● Aim of the exercise
A line belongs in the answer if it contains "entre"; copy every such line from the entries below.

(Dataset records)
= Beginning of Section =

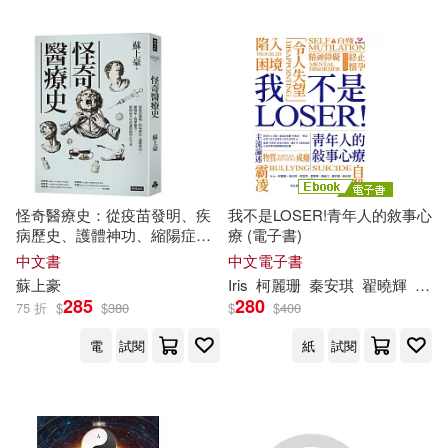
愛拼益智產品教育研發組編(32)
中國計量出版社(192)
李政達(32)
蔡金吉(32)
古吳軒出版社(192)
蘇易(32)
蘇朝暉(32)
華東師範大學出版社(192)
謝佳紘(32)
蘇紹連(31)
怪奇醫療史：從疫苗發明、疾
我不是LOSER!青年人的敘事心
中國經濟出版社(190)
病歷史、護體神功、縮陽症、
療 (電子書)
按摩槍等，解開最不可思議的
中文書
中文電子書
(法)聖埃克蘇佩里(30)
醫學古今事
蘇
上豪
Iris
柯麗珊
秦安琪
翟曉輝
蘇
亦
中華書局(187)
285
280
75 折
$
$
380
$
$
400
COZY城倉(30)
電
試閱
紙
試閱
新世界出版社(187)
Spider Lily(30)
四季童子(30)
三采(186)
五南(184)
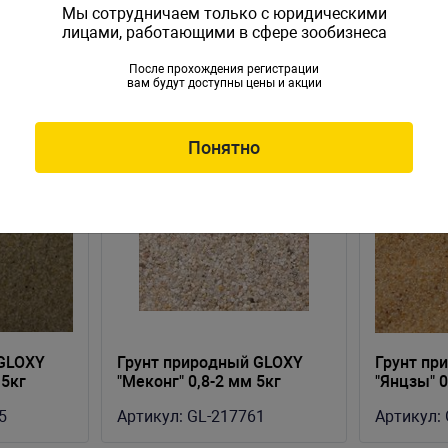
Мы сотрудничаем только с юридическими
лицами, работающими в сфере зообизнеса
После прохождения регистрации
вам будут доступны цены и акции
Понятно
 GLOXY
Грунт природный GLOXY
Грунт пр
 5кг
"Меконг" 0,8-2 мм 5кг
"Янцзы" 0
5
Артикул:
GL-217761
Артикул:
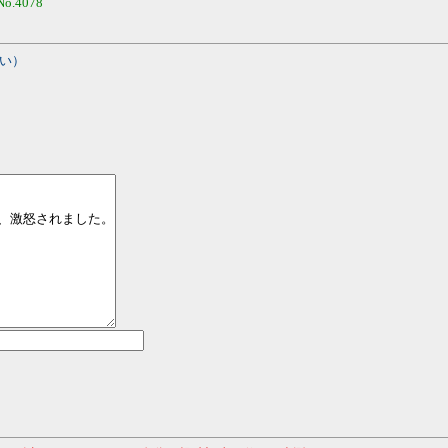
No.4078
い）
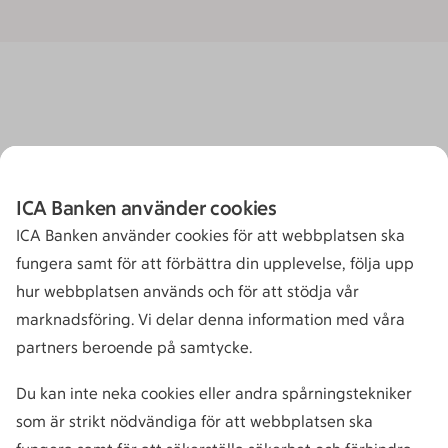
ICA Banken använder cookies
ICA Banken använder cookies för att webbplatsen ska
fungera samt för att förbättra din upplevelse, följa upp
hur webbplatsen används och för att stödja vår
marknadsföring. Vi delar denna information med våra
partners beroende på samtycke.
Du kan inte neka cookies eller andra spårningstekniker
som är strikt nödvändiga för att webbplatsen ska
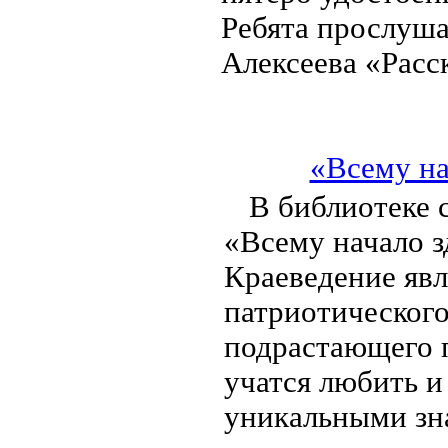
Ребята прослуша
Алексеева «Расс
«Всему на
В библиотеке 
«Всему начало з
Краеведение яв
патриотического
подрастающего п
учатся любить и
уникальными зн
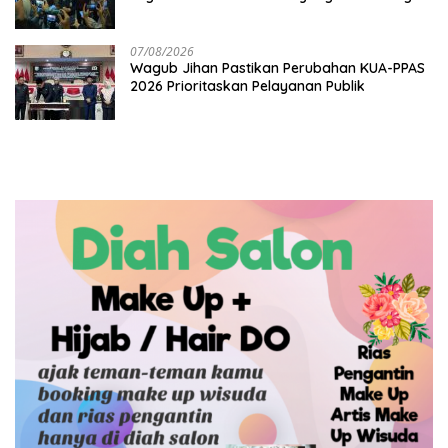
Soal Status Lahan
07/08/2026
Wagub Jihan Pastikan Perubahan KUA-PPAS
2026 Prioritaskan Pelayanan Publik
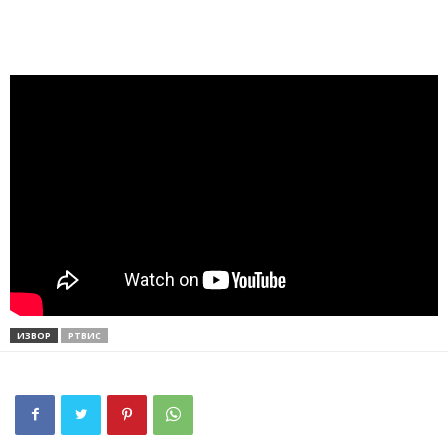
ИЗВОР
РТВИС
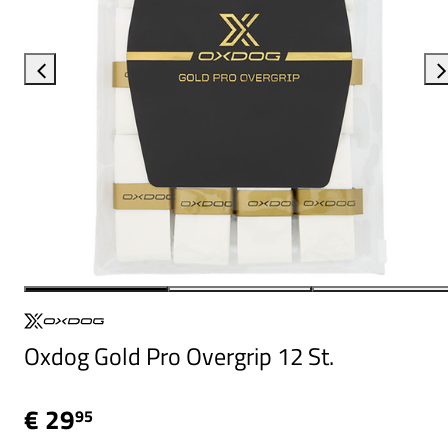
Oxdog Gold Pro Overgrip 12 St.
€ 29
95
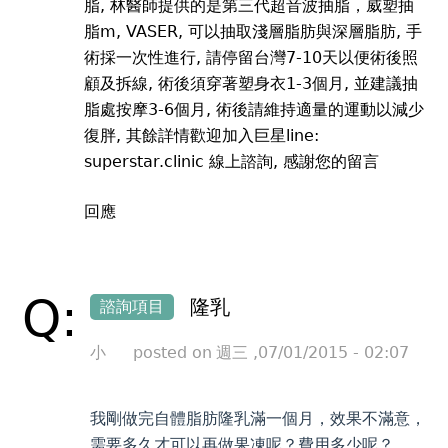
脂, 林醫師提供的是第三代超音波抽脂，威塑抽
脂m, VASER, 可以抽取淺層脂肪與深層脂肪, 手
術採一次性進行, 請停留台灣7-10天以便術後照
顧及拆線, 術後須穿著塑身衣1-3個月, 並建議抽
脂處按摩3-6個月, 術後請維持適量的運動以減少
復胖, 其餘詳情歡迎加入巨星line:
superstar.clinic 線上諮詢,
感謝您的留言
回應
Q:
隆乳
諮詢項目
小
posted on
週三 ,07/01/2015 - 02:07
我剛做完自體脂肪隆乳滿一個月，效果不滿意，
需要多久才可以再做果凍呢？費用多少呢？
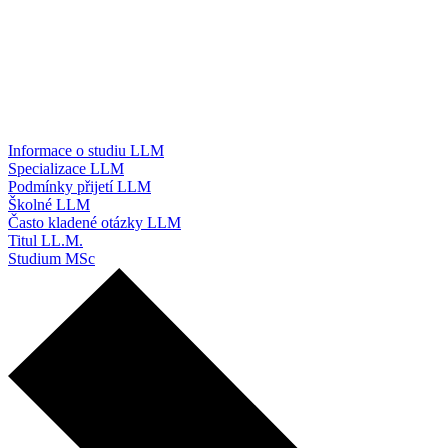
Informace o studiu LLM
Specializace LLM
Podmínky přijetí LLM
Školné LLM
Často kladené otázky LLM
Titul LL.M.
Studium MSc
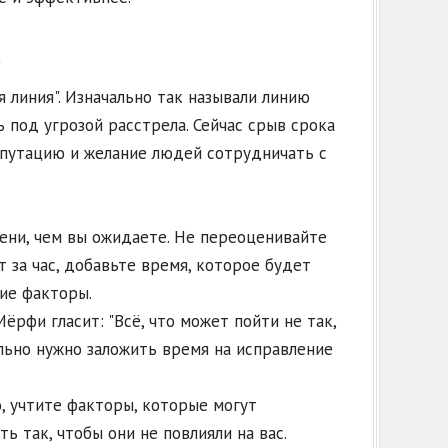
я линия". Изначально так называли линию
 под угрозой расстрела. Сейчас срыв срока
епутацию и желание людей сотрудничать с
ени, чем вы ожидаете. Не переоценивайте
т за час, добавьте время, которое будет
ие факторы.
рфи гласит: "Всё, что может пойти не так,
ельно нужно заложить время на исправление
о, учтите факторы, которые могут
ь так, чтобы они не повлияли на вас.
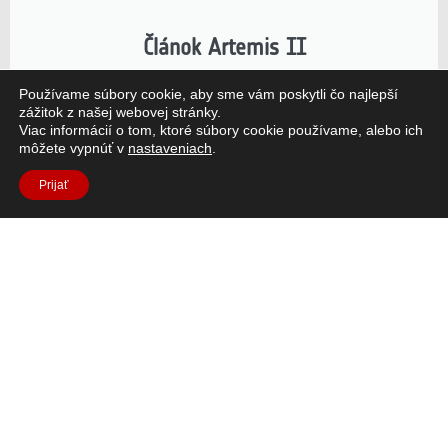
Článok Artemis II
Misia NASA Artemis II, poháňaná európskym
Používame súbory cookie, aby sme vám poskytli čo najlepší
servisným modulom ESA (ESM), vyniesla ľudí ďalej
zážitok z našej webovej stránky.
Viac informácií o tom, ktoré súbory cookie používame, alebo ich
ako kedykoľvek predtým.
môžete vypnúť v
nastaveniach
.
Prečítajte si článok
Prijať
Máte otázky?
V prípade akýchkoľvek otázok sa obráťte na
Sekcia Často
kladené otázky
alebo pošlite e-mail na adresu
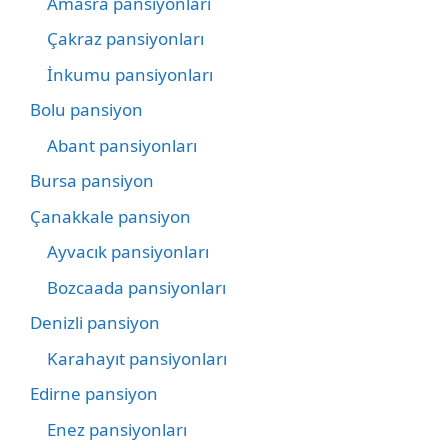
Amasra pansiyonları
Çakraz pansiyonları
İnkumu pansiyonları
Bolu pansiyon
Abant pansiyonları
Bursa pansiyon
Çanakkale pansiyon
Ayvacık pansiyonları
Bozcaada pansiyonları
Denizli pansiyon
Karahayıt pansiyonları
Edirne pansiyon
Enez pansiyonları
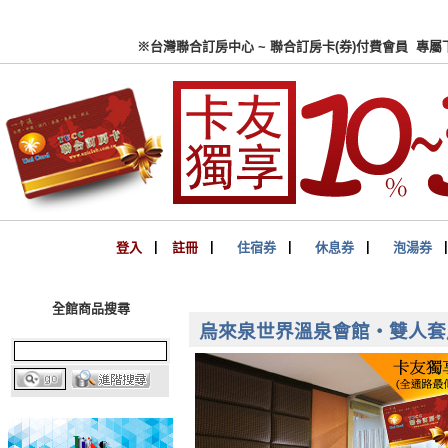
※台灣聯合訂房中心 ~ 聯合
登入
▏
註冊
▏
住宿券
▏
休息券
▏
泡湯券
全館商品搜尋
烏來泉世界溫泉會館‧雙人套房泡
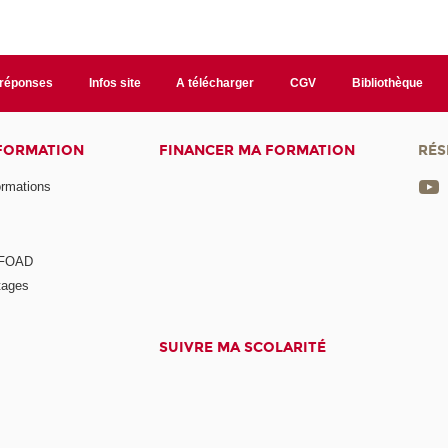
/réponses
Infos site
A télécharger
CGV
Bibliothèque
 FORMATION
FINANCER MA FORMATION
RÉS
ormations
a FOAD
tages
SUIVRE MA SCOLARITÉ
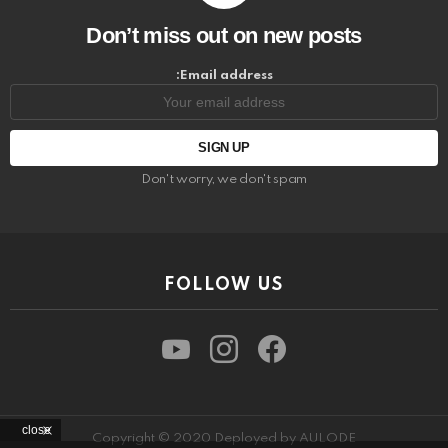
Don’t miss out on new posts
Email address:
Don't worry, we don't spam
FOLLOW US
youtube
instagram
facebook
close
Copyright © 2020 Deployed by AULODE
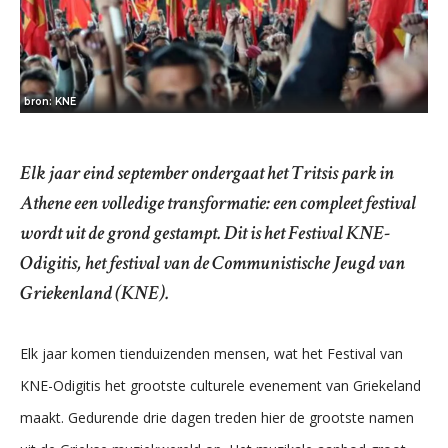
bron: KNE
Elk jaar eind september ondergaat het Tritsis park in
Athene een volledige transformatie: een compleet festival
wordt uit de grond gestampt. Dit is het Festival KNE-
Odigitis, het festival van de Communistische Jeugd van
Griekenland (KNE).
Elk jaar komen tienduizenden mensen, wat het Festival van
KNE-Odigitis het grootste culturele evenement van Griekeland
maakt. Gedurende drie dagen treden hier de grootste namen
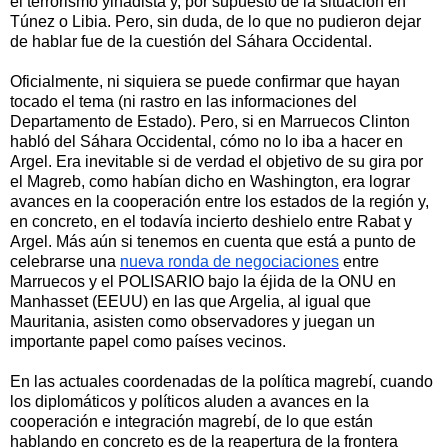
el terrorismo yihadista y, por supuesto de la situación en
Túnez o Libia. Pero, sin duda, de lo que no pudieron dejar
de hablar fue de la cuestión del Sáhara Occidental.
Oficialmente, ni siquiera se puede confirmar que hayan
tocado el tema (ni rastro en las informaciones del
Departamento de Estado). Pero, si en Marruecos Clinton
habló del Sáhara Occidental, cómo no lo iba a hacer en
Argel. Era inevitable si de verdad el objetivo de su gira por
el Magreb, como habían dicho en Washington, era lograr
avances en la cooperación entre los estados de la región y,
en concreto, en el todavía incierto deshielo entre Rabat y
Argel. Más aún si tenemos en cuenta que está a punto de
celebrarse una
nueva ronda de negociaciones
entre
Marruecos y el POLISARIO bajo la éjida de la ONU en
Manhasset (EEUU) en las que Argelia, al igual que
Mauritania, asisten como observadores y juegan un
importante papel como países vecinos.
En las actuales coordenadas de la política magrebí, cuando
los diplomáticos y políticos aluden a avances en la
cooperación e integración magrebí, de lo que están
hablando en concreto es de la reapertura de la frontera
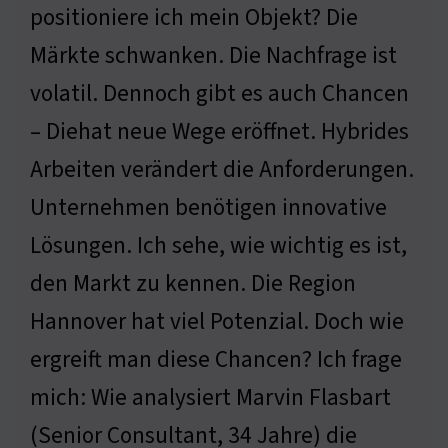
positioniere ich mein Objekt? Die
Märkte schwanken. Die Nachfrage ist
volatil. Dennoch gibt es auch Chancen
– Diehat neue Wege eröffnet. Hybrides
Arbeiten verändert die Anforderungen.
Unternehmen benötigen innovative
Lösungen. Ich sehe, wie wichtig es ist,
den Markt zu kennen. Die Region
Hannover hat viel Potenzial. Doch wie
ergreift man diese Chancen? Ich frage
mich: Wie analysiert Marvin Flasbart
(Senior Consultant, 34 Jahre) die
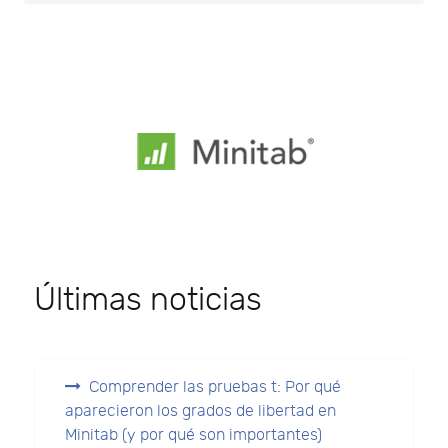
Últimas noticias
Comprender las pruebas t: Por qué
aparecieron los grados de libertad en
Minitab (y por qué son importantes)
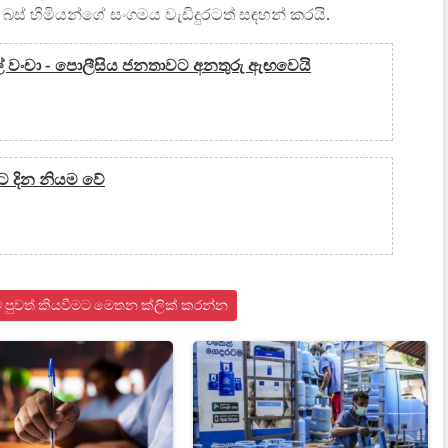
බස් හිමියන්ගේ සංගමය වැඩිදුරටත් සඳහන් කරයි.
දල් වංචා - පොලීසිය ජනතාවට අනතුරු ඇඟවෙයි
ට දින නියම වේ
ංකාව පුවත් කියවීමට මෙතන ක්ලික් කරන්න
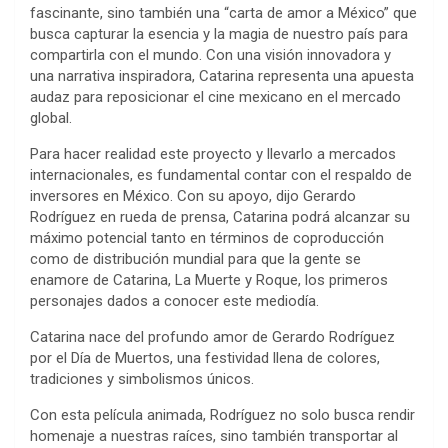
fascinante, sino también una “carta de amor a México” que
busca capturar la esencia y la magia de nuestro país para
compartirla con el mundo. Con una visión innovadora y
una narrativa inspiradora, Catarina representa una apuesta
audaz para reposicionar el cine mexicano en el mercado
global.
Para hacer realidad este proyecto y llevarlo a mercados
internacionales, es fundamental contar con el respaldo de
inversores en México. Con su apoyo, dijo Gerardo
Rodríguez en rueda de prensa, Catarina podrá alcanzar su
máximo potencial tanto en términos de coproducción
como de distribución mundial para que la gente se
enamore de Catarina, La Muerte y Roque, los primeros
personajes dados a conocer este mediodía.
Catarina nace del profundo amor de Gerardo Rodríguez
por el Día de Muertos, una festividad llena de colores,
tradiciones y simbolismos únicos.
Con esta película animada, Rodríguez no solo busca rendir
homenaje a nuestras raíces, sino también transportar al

= End of Section =

● Solution for this exercise
avances en la cooperación entre los estados de la región y,
en concreto, en el todavía incierto deshielo entre Rabat y
entre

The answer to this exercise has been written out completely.